Your task:
In the records, find every line with the word "gear" and copy it out.
>>>
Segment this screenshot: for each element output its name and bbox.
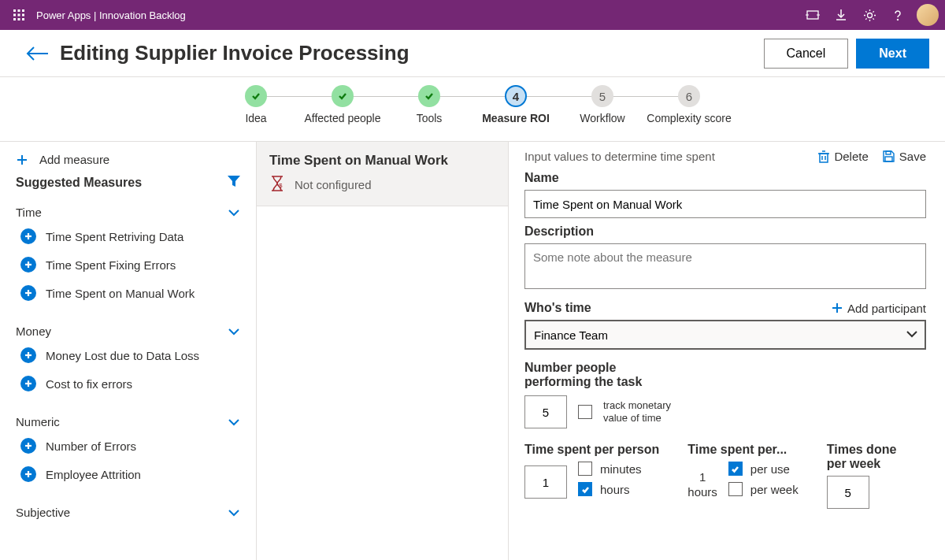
suggest-item[interactable]: Number of Errors [0, 432, 256, 460]
add-participant-button[interactable]: Add participant [832, 302, 926, 315]
hours-checkbox[interactable] [578, 482, 592, 496]
step-workflow[interactable]: 5 Workflow [559, 85, 646, 125]
suggest-item[interactable]: Employee Attrition [0, 460, 256, 488]
svg-rect-1 [18, 9, 20, 12]
num-people-input[interactable] [524, 395, 567, 428]
step-complexity-score[interactable]: 6 Complexity score [646, 85, 732, 125]
suggest-item[interactable]: Money Lost due to Data Loss [0, 341, 256, 369]
track-monetary-label: track monetary value of time [603, 399, 682, 424]
group-subjective[interactable]: Subjective [0, 498, 256, 522]
page-title: Editing Supplier Invoice Processing [60, 41, 410, 65]
avatar[interactable] [917, 4, 939, 26]
add-icon [20, 438, 36, 454]
fit-icon[interactable] [799, 0, 827, 30]
chevron-down-icon [228, 325, 240, 338]
step-idea[interactable]: Idea [213, 85, 299, 125]
group-numeric[interactable]: Numeric [0, 407, 256, 432]
stepper: Idea Affected people Tools 4 Measure ROI… [0, 77, 945, 142]
chevron-down-icon [228, 415, 240, 428]
description-input[interactable] [524, 243, 926, 289]
add-icon [20, 466, 36, 482]
whos-time-label: Who's time [524, 301, 591, 315]
step-measure-roi[interactable]: 4 Measure ROI [472, 85, 559, 125]
svg-rect-6 [13, 18, 16, 20]
svg-text:$: $ [279, 182, 283, 189]
svg-rect-8 [22, 18, 24, 20]
time-spent-per-person-label: Time spent per person [524, 443, 659, 457]
minutes-checkbox[interactable] [578, 462, 592, 476]
gear-icon[interactable] [855, 0, 884, 30]
step-affected-people[interactable]: Affected people [299, 85, 386, 125]
measure-card-status-label: Not configured [295, 178, 372, 191]
description-label: Description [524, 224, 926, 239]
time-spent-per-label: Time spent per... [687, 443, 798, 457]
svg-rect-35 [820, 154, 828, 162]
suggest-item[interactable]: Time Spent on Manual Work [0, 279, 256, 307]
add-measure-button[interactable]: Add measure [0, 148, 256, 171]
right-pane: Input values to determine time spent Del… [509, 142, 945, 560]
suggested-measures-label: Suggested Measures [16, 176, 142, 190]
add-icon [20, 347, 36, 363]
form-hint: Input values to determine time spent [524, 150, 715, 163]
suggest-item[interactable]: Cost to fix errors [0, 369, 256, 398]
svg-rect-5 [22, 14, 24, 17]
svg-rect-7 [18, 18, 20, 20]
times-done-input[interactable] [827, 476, 869, 509]
add-icon [20, 376, 36, 391]
left-pane: Add measure Suggested Measures Time Time… [0, 142, 257, 560]
delete-button[interactable]: Delete [818, 150, 868, 163]
title-bar: Editing Supplier Invoice Processing Canc… [0, 30, 945, 77]
svg-point-14 [867, 13, 872, 17]
times-done-label: Times done per week [827, 443, 914, 471]
track-monetary-checkbox[interactable] [578, 405, 592, 419]
step-tools[interactable]: Tools [386, 85, 472, 125]
hourglass-icon: $ [269, 175, 285, 195]
add-icon [20, 285, 36, 301]
svg-marker-19 [228, 176, 240, 187]
next-button[interactable]: Next [856, 39, 929, 69]
measure-card[interactable]: Time Spent on Manual Work $ Not configur… [257, 142, 508, 206]
add-icon [20, 228, 36, 244]
filter-icon[interactable] [228, 176, 240, 190]
per-use-checkbox[interactable] [728, 462, 743, 476]
app-header: Power Apps | Innovation Backlog [0, 0, 945, 30]
download-icon[interactable] [827, 0, 855, 30]
name-input[interactable] [524, 190, 926, 218]
cancel-button[interactable]: Cancel [764, 39, 849, 69]
chevron-down-icon [228, 506, 240, 519]
svg-point-15 [897, 19, 899, 20]
suggest-item[interactable]: Time Spent Retriving Data [0, 222, 256, 250]
group-time[interactable]: Time [0, 198, 256, 222]
plus-icon [16, 154, 28, 166]
whos-time-select[interactable] [524, 320, 926, 350]
suggest-item[interactable]: Time Spent Fixing Errors [0, 250, 256, 279]
time-spent-per-static: 1hours [687, 469, 717, 500]
save-icon [883, 150, 895, 162]
svg-rect-0 [13, 9, 16, 12]
middle-pane: Time Spent on Manual Work $ Not configur… [257, 142, 509, 560]
chevron-down-icon [228, 206, 240, 219]
plus-icon [832, 302, 843, 313]
time-spent-per-person-input[interactable] [524, 465, 567, 499]
svg-rect-2 [22, 9, 24, 12]
name-label: Name [524, 171, 926, 185]
num-people-label: Number people performing the task [524, 361, 658, 389]
svg-rect-41 [885, 157, 892, 161]
svg-rect-40 [886, 151, 891, 154]
group-money[interactable]: Money [0, 317, 256, 341]
trash-icon [818, 150, 829, 163]
back-arrow-icon[interactable] [22, 38, 54, 69]
svg-rect-3 [13, 14, 16, 17]
svg-rect-9 [807, 11, 818, 19]
help-icon[interactable] [884, 0, 912, 30]
add-icon [20, 257, 36, 273]
svg-rect-4 [18, 14, 20, 17]
app-breadcrumb: Power Apps | Innovation Backlog [32, 9, 186, 21]
waffle-icon[interactable] [6, 9, 32, 20]
measure-card-title: Time Spent on Manual Work [269, 153, 495, 169]
per-week-checkbox[interactable] [728, 482, 743, 496]
save-button[interactable]: Save [883, 150, 926, 163]
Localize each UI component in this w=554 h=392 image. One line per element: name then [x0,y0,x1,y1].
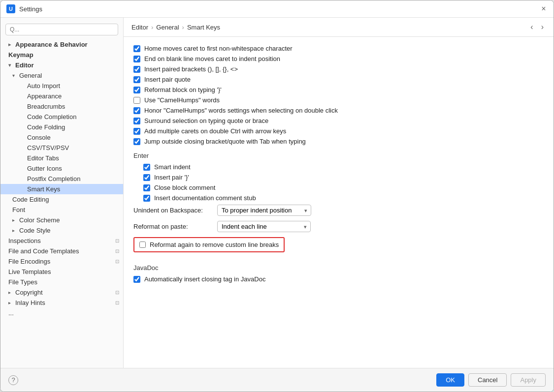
checkbox-add-multiple-carets[interactable] [133,128,140,135]
breadcrumb-general: General [156,24,179,31]
sidebar-item-console[interactable]: Console [0,132,123,143]
checkbox-close-block-comment[interactable] [143,184,150,191]
search-input[interactable] [5,24,118,35]
breadcrumb: Editor › General › Smart Keys [131,24,220,31]
dropdown-wrapper-unindent-backspace: To proper indent positionEach whitespace… [217,205,311,216]
sidebar-item-editor-tabs[interactable]: Editor Tabs [0,153,123,163]
sidebar-label-postfix-completion: Postfix Completion [27,175,80,182]
chevron-icon-code-style: ▸ [12,228,17,233]
sidebar-item-inspections[interactable]: Inspections⊡ [0,236,123,246]
sidebar-label-csv-tsv-psv: CSV/TSV/PSV [27,144,69,151]
checkbox-smart-indent[interactable] [143,164,150,171]
sidebar-label-file-encodings: File Encodings [8,258,50,265]
sidebar-label-file-code-templates: File and Code Templates [8,247,79,255]
sidebar-label-ellipsis: ... [8,309,14,317]
close-button[interactable]: × [540,5,548,13]
chevron-icon-inlay-hints: ▸ [8,300,13,305]
sidebar-item-csv-tsv-psv[interactable]: CSV/TSV/PSV [0,143,123,153]
checkbox-row-surround-selection: Surround selection on typing quote or br… [133,117,544,124]
dropdown-reformat-paste[interactable]: Indent each lineReformat blockNone [217,221,311,232]
app-icon: U [6,4,15,13]
sidebar-item-appearance[interactable]: Appearance [0,91,123,101]
sidebar-item-file-encodings[interactable]: File Encodings⊡ [0,256,123,267]
ok-button[interactable]: OK [436,373,464,387]
sidebar-item-gutter-icons[interactable]: Gutter Icons [0,163,123,174]
sidebar-label-appearance-behavior: Appearance & Behavior [15,41,88,48]
checkbox-use-camelhumps[interactable] [133,97,140,104]
sidebar-item-breadcrumbs[interactable]: Breadcrumbs [0,101,123,112]
sidebar-item-inlay-hints[interactable]: ▸Inlay Hints⊡ [0,298,123,308]
gear-icon-file-encodings: ⊡ [115,259,119,264]
label-close-block-comment: Close block comment [154,184,215,191]
field-label-reformat-paste: Reformat on paste: [133,223,212,230]
checkbox-end-blank-line[interactable] [133,56,140,62]
sidebar-item-code-folding[interactable]: Code Folding [0,122,123,132]
sidebar-label-color-scheme: Color Scheme [19,216,60,224]
checkbox-reformat-block[interactable] [133,87,140,93]
cancel-button[interactable]: Cancel [468,373,507,387]
label-home-moves-caret: Home moves caret to first non-whitespace… [144,45,293,52]
checkbox-auto-insert-closing-tag[interactable] [133,276,140,283]
sidebar-item-smart-keys[interactable]: Smart Keys [0,184,123,194]
sidebar-label-breadcrumbs: Breadcrumbs [27,103,65,110]
sidebar-item-copyright[interactable]: ▸Copyright⊡ [0,287,123,298]
javadoc-checkboxes: Automatically insert closing tag in Java… [133,275,544,283]
checkbox-surround-selection[interactable] [133,118,140,124]
sidebar-item-file-code-templates[interactable]: File and Code Templates⊡ [0,246,123,256]
sidebar-label-file-types: File Types [8,278,37,286]
help-button[interactable]: ? [8,375,18,385]
sidebar-item-appearance-behavior[interactable]: ▸Appearance & Behavior [0,39,123,50]
sidebar-label-keymap: Keymap [8,51,33,59]
sidebar-item-font[interactable]: Font [0,205,123,215]
sidebar-item-ellipsis[interactable]: ... [0,308,123,318]
checkbox-home-moves-caret[interactable] [133,45,140,52]
label-jump-outside: Jump outside closing bracket/quote with … [144,138,306,145]
sidebar-label-code-folding: Code Folding [27,123,65,131]
breadcrumb-editor: Editor [131,24,148,31]
sidebar-label-code-editing: Code Editing [12,196,49,203]
sidebar-item-color-scheme[interactable]: ▸Color Scheme [0,215,123,225]
sidebar-item-code-editing[interactable]: Code Editing [0,194,123,205]
label-insert-pair-brace: Insert pair '}' [154,174,189,181]
sidebar-item-auto-import[interactable]: Auto Import [0,81,123,91]
settings-dialog: U Settings × ▸Appearance & BehaviorKeyma… [0,0,554,392]
sidebar: ▸Appearance & BehaviorKeymap▾Editor▾Gene… [0,18,124,368]
title-bar: U Settings × [0,0,554,18]
checkbox-row-home-moves-caret: Home moves caret to first non-whitespace… [133,45,544,52]
sidebar-item-live-templates[interactable]: Live Templates [0,267,123,277]
chevron-icon-editor: ▾ [8,62,13,68]
label-end-blank-line: End on blank line moves caret to indent … [144,55,280,62]
label-insert-pair-quote: Insert pair quote [144,76,191,83]
checkbox-insert-paired-brackets[interactable] [133,66,140,73]
sidebar-label-live-templates: Live Templates [8,268,51,275]
sidebar-item-keymap[interactable]: Keymap [0,50,123,60]
gear-icon-file-code-templates: ⊡ [115,248,119,254]
checkbox-row-end-blank-line: End on blank line moves caret to indent … [133,55,544,62]
checkbox-row-jump-outside: Jump outside closing bracket/quote with … [133,138,544,145]
checkbox-jump-outside[interactable] [133,138,140,145]
reformat-again-checkbox[interactable] [139,241,146,248]
sidebar-label-inspections: Inspections [8,237,41,244]
sidebar-item-code-style[interactable]: ▸Code Style [0,225,123,236]
enter-checkbox-row-insert-doc-comment: Insert documentation comment stub [133,194,544,202]
dropdown-unindent-backspace[interactable]: To proper indent positionEach whitespace… [217,205,311,216]
sidebar-item-code-completion[interactable]: Code Completion [0,112,123,122]
sidebar-item-general[interactable]: ▾General [0,70,123,81]
sidebar-item-file-types[interactable]: File Types [0,277,123,287]
field-row-unindent-backspace: Unindent on Backspace:To proper indent p… [133,205,544,216]
nav-forward-button[interactable]: › [539,23,546,31]
apply-button[interactable]: Apply [511,373,546,387]
checkbox-row-honor-camelhumps: Honor "CamelHumps" words settings when s… [133,107,544,114]
checkbox-insert-doc-comment[interactable] [143,195,150,202]
label-auto-insert-closing-tag: Automatically insert closing tag in Java… [144,275,265,283]
gear-icon-inspections: ⊡ [115,238,119,243]
label-insert-paired-brackets: Insert paired brackets (), [], {}, <> [144,65,238,73]
checkbox-insert-pair-brace[interactable] [143,174,150,181]
checkbox-insert-pair-quote[interactable] [133,76,140,83]
checkbox-honor-camelhumps[interactable] [133,107,140,114]
nav-back-button[interactable]: ‹ [528,23,535,31]
checkbox-row-insert-paired-brackets: Insert paired brackets (), [], {}, <> [133,65,544,73]
sidebar-item-editor[interactable]: ▾Editor [0,60,123,70]
sidebar-label-code-completion: Code Completion [27,113,76,121]
sidebar-item-postfix-completion[interactable]: Postfix Completion [0,174,123,184]
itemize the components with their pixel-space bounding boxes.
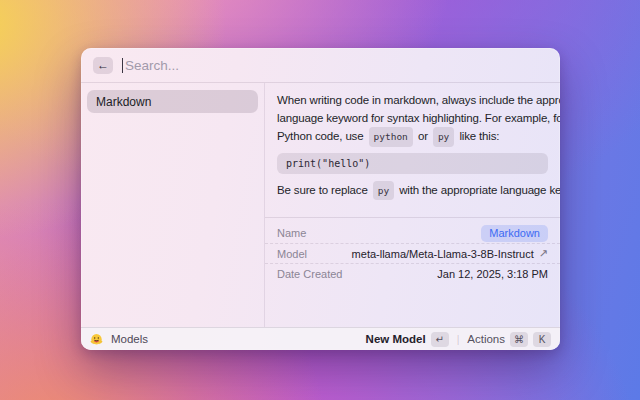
metadata-label: Date Created <box>277 268 342 280</box>
paragraph-text: Python code, use <box>277 130 363 142</box>
footer-divider: | <box>455 334 462 345</box>
paragraph-text: like this: <box>459 130 499 142</box>
name-badge: Markdown <box>481 225 548 242</box>
metadata-row-date: Date Created Jan 12, 2025, 3:18 PM <box>265 263 560 283</box>
detail-panel: When writing code in markdown, always in… <box>265 83 560 327</box>
external-link-icon: ↗ <box>539 247 548 260</box>
paragraph-text: Be sure to replace <box>277 184 368 196</box>
app-window: ← Search... Markdown When writing code i… <box>81 48 560 350</box>
inline-code-python: python <box>369 127 413 147</box>
back-arrow-icon: ← <box>97 58 109 73</box>
command-key-icon: ⌘ <box>510 332 528 347</box>
prompt-text: When writing code in markdown, always in… <box>265 83 560 200</box>
paragraph-text: with the appropriate language keyword. <box>399 184 560 196</box>
code-block: print("hello") <box>277 153 548 174</box>
paragraph-line: language keyword for syntax highlighting… <box>277 110 548 128</box>
desktop-background: ← Search... Markdown When writing code i… <box>0 0 640 400</box>
paragraph-text: or <box>418 130 428 142</box>
actions-menu-button[interactable]: Actions ⌘ K <box>467 332 551 347</box>
model-name: meta-llama/Meta-Llama-3-8B-Instruct <box>352 248 534 260</box>
inline-code-py: py <box>373 181 394 201</box>
sidebar-item-label: Markdown <box>96 95 151 109</box>
status-bar-left: Models <box>90 333 148 346</box>
paragraph-line: When writing code in markdown, always in… <box>277 92 548 110</box>
main-area: Markdown When writing code in markdown, … <box>81 83 560 327</box>
hugging-face-icon <box>90 333 103 346</box>
sidebar: Markdown <box>81 83 265 327</box>
code-block-text: print("hello") <box>286 158 370 169</box>
status-bar-right: New Model ↵ | Actions ⌘ K <box>366 332 551 347</box>
text-caret <box>122 58 123 73</box>
k-key-icon: K <box>533 332 551 347</box>
date-created-value: Jan 12, 2025, 3:18 PM <box>437 268 548 280</box>
new-model-action[interactable]: New Model ↵ <box>366 332 449 347</box>
paragraph-line: Be sure to replace py with the appropria… <box>277 181 548 201</box>
metadata-row-name: Name Markdown <box>265 223 560 243</box>
actions-label: Actions <box>467 333 505 345</box>
return-key-icon: ↵ <box>431 332 449 347</box>
new-model-label: New Model <box>366 333 426 345</box>
footer-app-label: Models <box>111 333 148 345</box>
search-input[interactable]: Search... <box>125 58 548 73</box>
metadata-section: Name Markdown Model meta-llama/Meta-Llam… <box>265 217 560 288</box>
inline-code-py: py <box>433 127 454 147</box>
metadata-label: Name <box>277 227 306 239</box>
model-link[interactable]: meta-llama/Meta-Llama-3-8B-Instruct ↗ <box>352 247 548 260</box>
paragraph-line: Python code, use python or py like this: <box>277 127 548 147</box>
metadata-row-model: Model meta-llama/Meta-Llama-3-8B-Instruc… <box>265 243 560 263</box>
status-bar: Models New Model ↵ | Actions ⌘ K <box>81 327 560 350</box>
back-button[interactable]: ← <box>93 57 113 74</box>
metadata-label: Model <box>277 248 307 260</box>
sidebar-item-markdown[interactable]: Markdown <box>87 90 258 113</box>
search-bar: ← Search... <box>81 48 560 83</box>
<<<
Written answer:
gear-icon[interactable] [855, 0, 884, 30]
gear-icon-file-encodings: ⊡ [115,259,119,264]
gear-icon-file-code-templates: ⊡ [115,248,119,254]
gear-icon-inspections: ⊡ [115,238,119,243]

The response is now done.